PROMPT
Once "Buy-Back & custodie" turns up in a line below, reproduce that line and those after it exactly, stopping after the line with "Kwaliteitsborging"; leave pictures out.

Transcribed page contents
....................
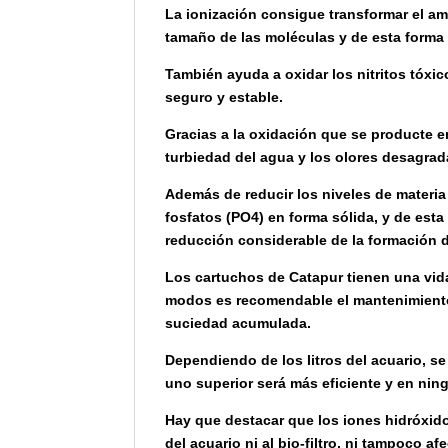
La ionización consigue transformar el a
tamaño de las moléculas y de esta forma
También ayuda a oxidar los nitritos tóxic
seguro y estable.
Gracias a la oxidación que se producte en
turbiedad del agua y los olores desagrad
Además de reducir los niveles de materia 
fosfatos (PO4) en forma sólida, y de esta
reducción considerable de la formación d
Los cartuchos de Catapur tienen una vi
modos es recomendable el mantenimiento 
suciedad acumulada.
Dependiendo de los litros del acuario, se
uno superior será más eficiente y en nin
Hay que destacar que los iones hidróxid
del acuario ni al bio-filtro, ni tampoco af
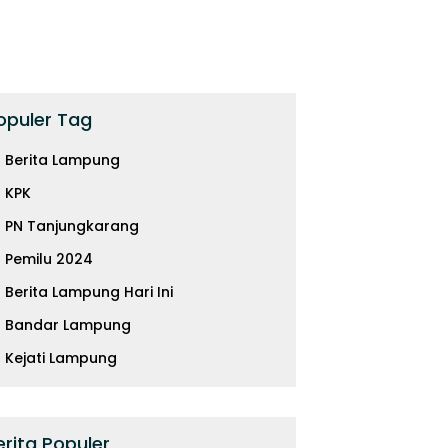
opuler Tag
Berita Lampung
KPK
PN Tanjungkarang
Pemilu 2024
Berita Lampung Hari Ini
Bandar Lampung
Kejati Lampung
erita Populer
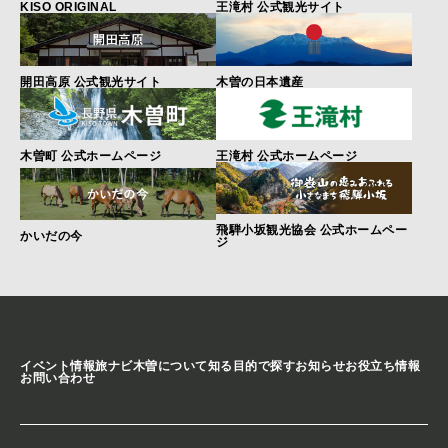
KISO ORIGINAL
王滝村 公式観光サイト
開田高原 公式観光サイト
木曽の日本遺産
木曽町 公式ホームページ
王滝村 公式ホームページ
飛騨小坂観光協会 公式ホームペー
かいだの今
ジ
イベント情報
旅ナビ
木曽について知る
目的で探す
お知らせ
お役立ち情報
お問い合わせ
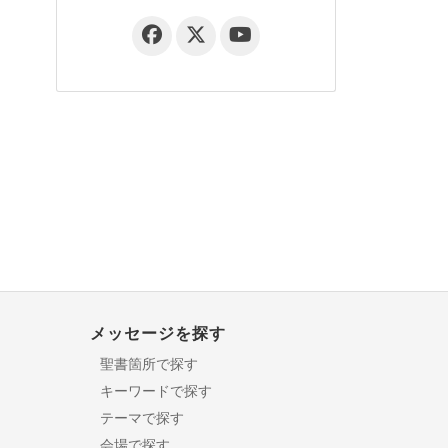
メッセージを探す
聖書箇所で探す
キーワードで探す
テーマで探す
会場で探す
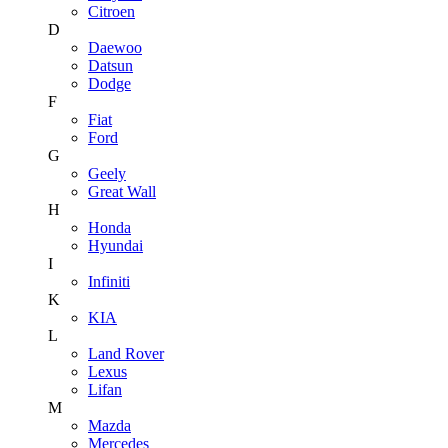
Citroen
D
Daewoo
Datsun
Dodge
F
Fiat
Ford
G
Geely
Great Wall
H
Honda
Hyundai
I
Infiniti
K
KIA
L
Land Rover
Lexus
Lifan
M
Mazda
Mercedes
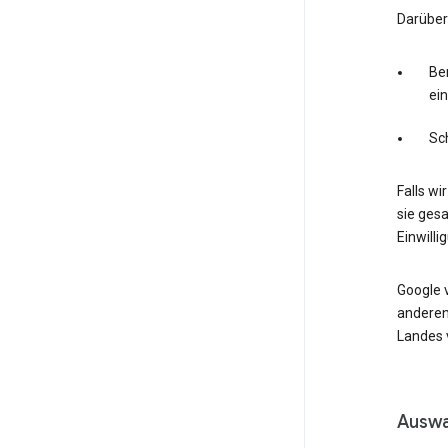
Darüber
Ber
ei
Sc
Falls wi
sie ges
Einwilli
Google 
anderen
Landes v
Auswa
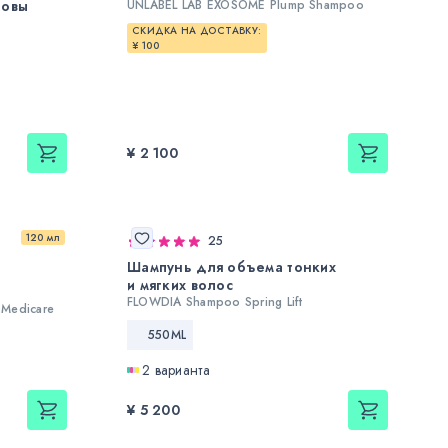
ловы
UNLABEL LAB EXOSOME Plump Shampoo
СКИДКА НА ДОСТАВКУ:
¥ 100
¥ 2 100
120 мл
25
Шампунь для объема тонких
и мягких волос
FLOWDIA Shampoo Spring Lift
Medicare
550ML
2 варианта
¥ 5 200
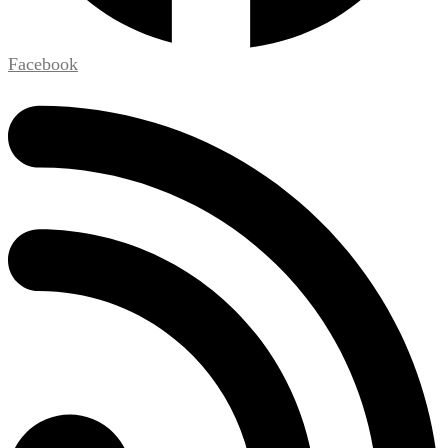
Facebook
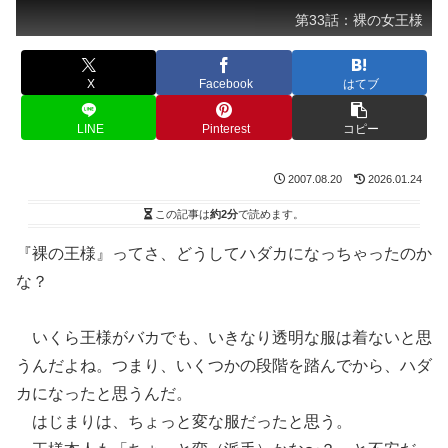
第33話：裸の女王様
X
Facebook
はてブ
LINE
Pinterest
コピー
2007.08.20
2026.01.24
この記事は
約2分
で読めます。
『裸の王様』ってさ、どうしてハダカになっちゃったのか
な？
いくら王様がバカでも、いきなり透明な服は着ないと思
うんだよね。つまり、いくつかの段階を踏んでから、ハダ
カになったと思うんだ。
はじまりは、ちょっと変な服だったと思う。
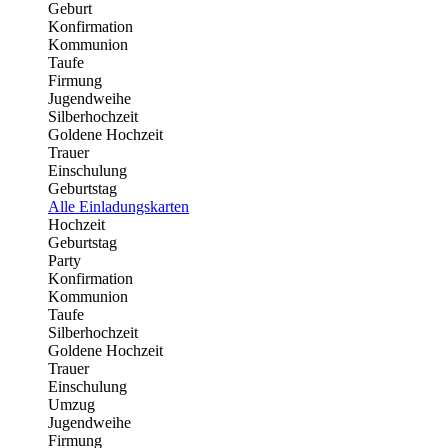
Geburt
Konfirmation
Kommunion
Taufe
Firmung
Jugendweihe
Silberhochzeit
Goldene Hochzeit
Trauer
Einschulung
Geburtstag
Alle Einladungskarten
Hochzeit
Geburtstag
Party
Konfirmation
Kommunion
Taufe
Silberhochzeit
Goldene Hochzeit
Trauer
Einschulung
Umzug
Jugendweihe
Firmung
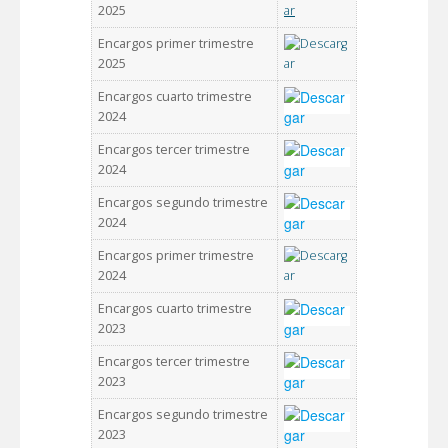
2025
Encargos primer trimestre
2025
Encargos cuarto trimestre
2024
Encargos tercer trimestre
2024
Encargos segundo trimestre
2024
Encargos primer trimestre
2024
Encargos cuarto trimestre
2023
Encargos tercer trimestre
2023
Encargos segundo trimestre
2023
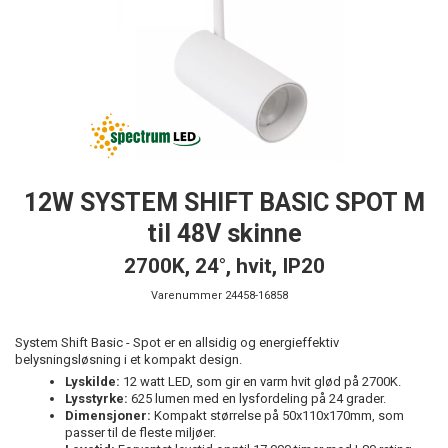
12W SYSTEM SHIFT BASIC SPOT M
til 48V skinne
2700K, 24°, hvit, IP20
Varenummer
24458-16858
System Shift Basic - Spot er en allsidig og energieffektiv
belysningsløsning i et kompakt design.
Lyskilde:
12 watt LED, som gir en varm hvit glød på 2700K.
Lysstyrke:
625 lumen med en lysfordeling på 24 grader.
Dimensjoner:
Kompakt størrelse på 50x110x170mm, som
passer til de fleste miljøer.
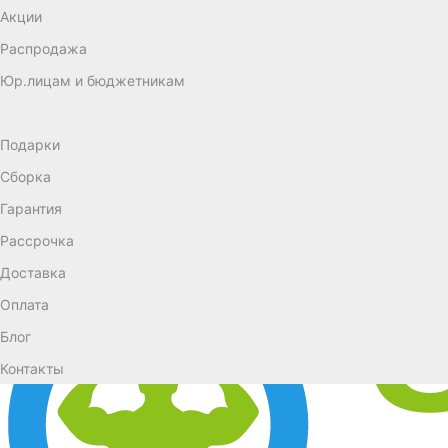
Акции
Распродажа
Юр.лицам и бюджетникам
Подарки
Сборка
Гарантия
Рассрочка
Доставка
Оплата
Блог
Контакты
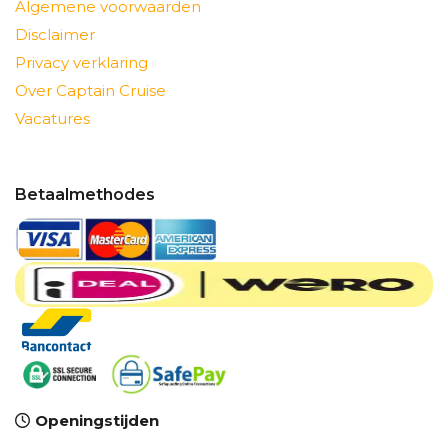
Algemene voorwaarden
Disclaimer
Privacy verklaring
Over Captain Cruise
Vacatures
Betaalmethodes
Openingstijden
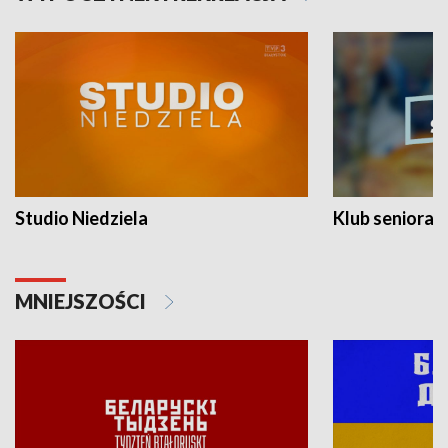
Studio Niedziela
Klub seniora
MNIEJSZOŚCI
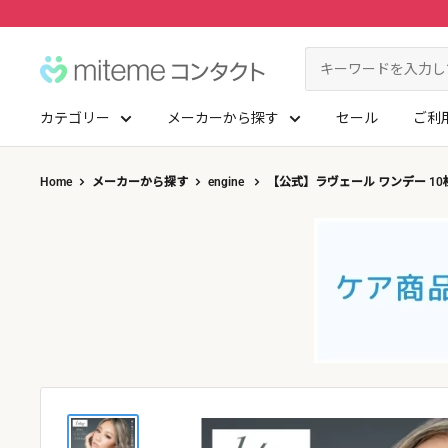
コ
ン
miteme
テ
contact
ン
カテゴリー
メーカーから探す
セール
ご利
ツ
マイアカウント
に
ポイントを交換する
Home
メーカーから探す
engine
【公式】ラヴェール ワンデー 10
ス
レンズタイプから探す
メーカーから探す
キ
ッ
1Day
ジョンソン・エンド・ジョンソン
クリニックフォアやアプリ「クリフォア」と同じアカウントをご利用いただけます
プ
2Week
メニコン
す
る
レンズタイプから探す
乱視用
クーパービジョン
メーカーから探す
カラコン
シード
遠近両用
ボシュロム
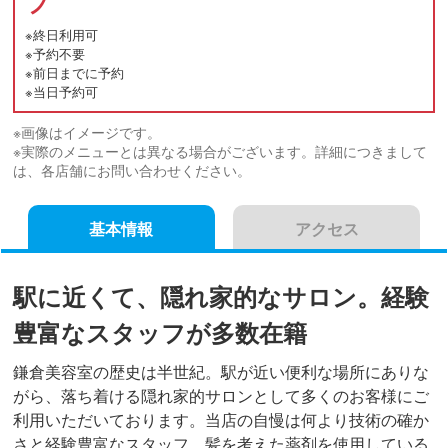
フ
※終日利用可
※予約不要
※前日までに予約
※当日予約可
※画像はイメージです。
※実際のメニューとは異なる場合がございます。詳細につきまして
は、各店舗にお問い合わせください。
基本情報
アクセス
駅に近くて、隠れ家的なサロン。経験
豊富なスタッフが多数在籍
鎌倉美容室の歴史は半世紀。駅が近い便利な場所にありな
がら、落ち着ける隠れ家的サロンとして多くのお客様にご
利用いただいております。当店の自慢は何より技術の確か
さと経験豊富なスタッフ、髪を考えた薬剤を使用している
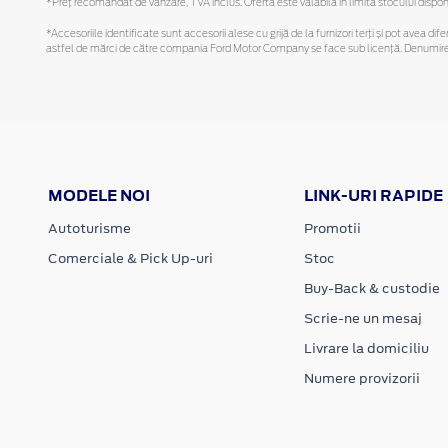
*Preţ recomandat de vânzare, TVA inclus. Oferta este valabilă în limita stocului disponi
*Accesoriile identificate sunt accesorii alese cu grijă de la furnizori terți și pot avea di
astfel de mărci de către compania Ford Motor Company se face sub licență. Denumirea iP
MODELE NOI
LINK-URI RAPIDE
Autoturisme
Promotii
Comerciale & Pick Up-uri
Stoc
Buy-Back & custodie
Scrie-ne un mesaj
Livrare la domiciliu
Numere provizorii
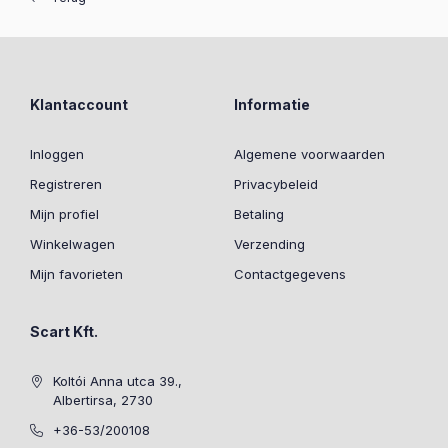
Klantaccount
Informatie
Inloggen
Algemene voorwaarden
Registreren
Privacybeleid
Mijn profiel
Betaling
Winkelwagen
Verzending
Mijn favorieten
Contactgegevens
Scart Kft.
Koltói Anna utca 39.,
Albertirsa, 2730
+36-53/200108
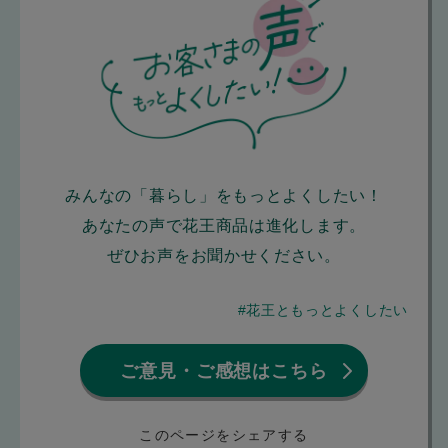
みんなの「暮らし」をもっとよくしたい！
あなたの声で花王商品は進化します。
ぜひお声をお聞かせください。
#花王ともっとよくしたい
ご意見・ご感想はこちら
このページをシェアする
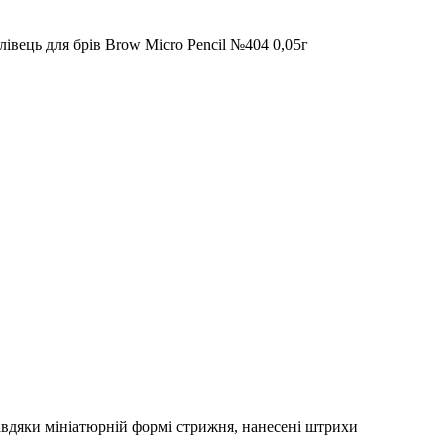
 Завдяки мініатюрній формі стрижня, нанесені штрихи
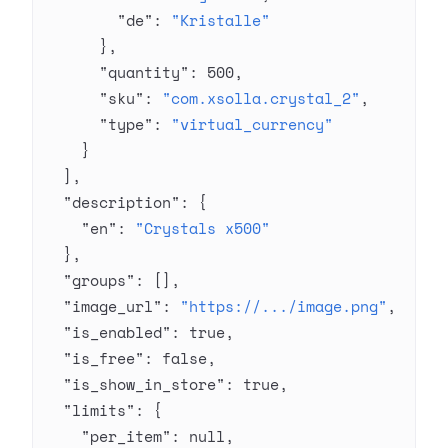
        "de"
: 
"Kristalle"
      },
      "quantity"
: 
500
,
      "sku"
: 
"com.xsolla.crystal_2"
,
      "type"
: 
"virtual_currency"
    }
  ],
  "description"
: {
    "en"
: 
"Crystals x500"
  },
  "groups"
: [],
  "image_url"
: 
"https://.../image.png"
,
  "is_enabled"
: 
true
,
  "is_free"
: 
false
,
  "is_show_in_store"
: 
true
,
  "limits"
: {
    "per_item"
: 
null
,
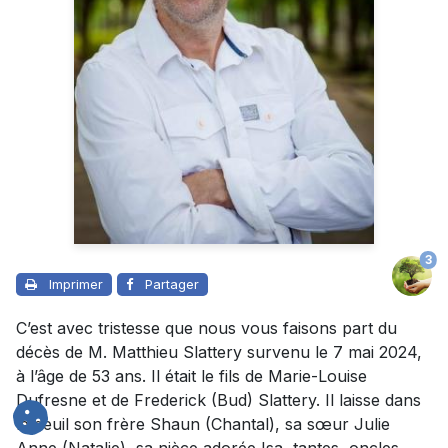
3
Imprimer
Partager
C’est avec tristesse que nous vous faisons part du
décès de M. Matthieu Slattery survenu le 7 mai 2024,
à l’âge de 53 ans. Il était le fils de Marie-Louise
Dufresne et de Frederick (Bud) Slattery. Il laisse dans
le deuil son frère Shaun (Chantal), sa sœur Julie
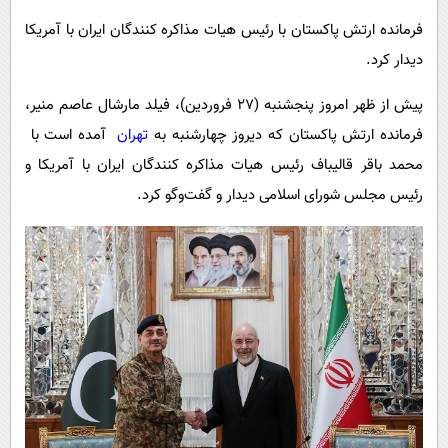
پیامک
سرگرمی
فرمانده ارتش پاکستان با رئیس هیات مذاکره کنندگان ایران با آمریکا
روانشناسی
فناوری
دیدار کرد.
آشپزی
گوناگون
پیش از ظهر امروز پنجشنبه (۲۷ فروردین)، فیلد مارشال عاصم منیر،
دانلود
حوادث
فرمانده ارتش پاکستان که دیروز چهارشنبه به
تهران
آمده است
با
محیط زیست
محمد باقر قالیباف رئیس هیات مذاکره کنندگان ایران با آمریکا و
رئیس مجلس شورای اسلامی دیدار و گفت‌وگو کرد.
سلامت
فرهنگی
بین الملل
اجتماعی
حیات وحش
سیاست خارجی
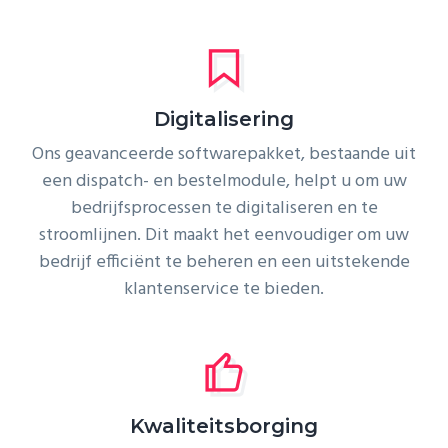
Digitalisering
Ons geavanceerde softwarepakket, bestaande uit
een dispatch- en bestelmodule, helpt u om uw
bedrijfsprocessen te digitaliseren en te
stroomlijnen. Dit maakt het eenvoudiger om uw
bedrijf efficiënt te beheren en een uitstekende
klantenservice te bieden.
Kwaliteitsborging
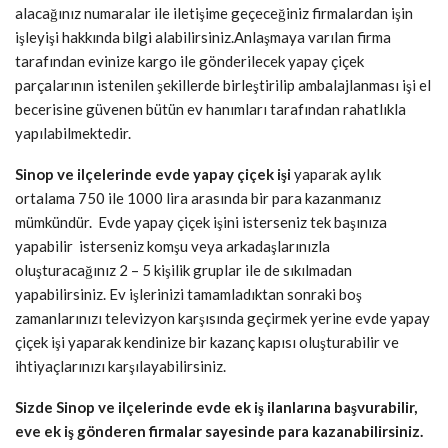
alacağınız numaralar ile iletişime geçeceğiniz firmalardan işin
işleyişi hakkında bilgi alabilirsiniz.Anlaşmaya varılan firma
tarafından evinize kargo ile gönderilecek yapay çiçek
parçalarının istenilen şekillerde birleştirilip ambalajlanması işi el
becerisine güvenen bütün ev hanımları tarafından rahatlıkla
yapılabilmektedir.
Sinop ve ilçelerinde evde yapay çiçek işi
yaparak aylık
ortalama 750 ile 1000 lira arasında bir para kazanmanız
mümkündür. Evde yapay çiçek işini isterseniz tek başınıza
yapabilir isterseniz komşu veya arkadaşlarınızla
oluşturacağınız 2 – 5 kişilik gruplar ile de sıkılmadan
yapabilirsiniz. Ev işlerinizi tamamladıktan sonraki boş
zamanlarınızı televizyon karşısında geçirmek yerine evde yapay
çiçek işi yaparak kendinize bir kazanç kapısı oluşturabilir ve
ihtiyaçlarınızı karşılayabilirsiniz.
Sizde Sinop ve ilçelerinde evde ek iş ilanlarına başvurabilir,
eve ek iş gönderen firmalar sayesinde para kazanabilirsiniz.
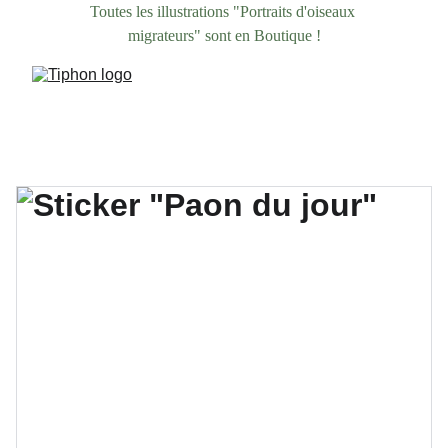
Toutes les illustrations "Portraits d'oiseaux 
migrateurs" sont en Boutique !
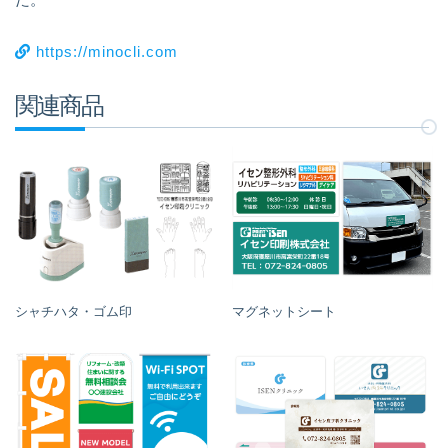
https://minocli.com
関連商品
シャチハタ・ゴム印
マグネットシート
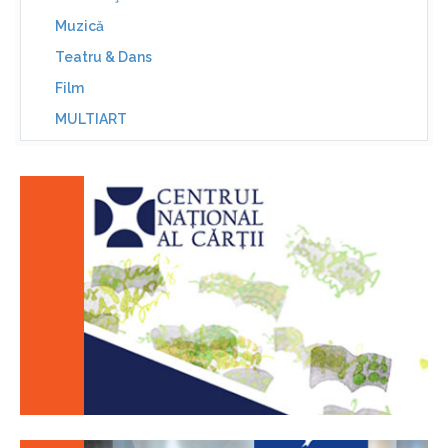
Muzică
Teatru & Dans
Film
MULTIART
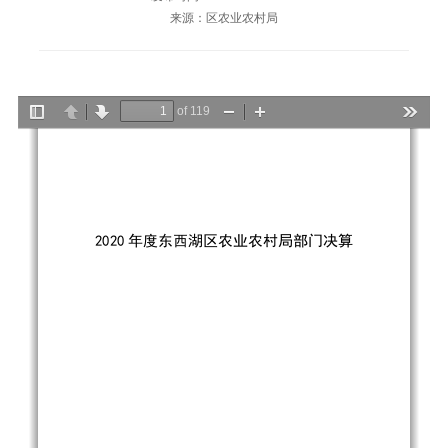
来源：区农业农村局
....................
FINISHED TASK
Buy-Back & custodie
Scrie-ne un mesaj
Livrare la domiciliu
Numere provizorii
Klantaccount
Informatie
Inloggen
Algemene voorwaarden
Registreren
Privacybeleid
Mijn profiel
Betaling
Winkelwagen
Verzending
Mijn favorieten
Contactgegevens
Scart Kft.
Koltói Anna utca 39.,
Albertirsa, 2730
+36-53/200108
みんなの「暮らし」をもっとよくしたい！
あなたの声で花王商品は進化します。
ぜひお声をお聞かせください。
#花王ともっとよくしたい
ご意見・ご感想はこちら
このページをシェアする
 Завдяки мініатюрній формі стрижня, нанесені штрихи
        "de"
: 
"Kristalle"
      },
      "quantity"
: 
500
,
      "sku"
: 
"com.xsolla.crystal_2"
,
      "type"
: 
"virtual_currency"
    }
  ],
  "description"
: {
    "en"
: 
"Crystals x500"
  },
  "groups"
: [],
  "image_url"
: 
"https://.../image.png"
,
  "is_enabled"
: 
true
,
  "is_free"
: 
false
,
  "is_show_in_store"
: 
true
,
  "limits"
: {
    "per_item"
: 
null
,
3
Imprimer
Partager
C’est avec tristesse que nous vous faisons part du
décès de M. Matthieu Slattery survenu le 7 mai 2024,
à l’âge de 53 ans. Il était le fils de Marie-Louise
Dufresne et de Frederick (Bud) Slattery. Il laisse dans
le deuil son frère Shaun (Chantal), sa sœur Julie
پیامک
سرگرمی
فرمانده ارتش پاکستان با رئیس هیات مذاکره کنندگان ایران با آمریکا
روانشناسی
فناوری
دیدار کرد.
آشپزی
گوناگون
پیش از ظهر امروز پنجشنبه (۲۷ فروردین)، فیلد مارشال عاصم منیر،
دانلود
حوادث
فرمانده ارتش پاکستان که دیروز چهارشنبه به
تهران
آمده است
با
محیط زیست
محمد باقر قالیباف رئیس هیات مذاکره کنندگان ایران با آمریکا و
رئیس مجلس شورای اسلامی دیدار و گفت‌وگو کرد.
سلامت
فرهنگی
بین الملل
اجتماعی
حیات وحش
سیاست خارجی
Digitalisering
Ons geavanceerde softwarepakket, bestaande uit
een dispatch- en bestelmodule, helpt u om uw
bedrijfsprocessen te digitaliseren en te
stroomlijnen. Dit maakt het eenvoudiger om uw
bedrijf efficiënt te beheren en een uitstekende
klantenservice te bieden.
Kwaliteitsborging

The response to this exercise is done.